[Records contained in a dataset]

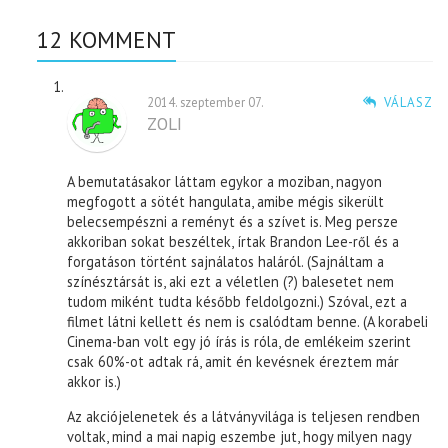
12 KOMMENT
2014. szeptember 07.
VÁLASZ
ZOLI
A bemutatásakor láttam egykor a moziban, nagyon
megfogott a sötét hangulata, amibe mégis sikerült
belecsempészni a reményt és a szívet is. Meg persze
akkoriban sokat beszéltek, írtak Brandon Lee-ről és a
forgatáson történt sajnálatos haláról. (Sajnáltam a
színésztársát is, aki ezt a véletlen (?) balesetet nem
tudom miként tudta később feldolgozni.) Szóval, ezt a
filmet látni kellett és nem is csalódtam benne. (A korabeli
Cinema-ban volt egy jó írás is róla, de emlékeim szerint
csak 60%-ot adtak rá, amit én kevésnek éreztem már
akkor is.)
Az akciójelenetek és a látványvilága is teljesen rendben
voltak, mind a mai napig eszembe jut, hogy milyen nagy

ACTION ITEM: A word-for-word copy of all the records above is required, with the pictures left out.

TASK SOLUTION:
12 KOMMENT
2014. szeptember 07.
VÁLASZ
ZOLI
A bemutatásakor láttam egykor a moziban, nagyon
megfogott a sötét hangulata, amibe mégis sikerült
belecsempészni a reményt és a szívet is. Meg persze
akkoriban sokat beszéltek, írtak Brandon Lee-ről és a
forgatáson történt sajnálatos haláról. (Sajnáltam a
színésztársát is, aki ezt a véletlen (?) balesetet nem
tudom miként tudta később feldolgozni.) Szóval, ezt a
filmet látni kellett és nem is csalódtam benne. (A korabeli
Cinema-ban volt egy jó írás is róla, de emlékeim szerint
csak 60%-ot adtak rá, amit én kevésnek éreztem már
akkor is.)
Az akciójelenetek és a látványvilága is teljesen rendben
voltak, mind a mai napig eszembe jut, hogy milyen nagy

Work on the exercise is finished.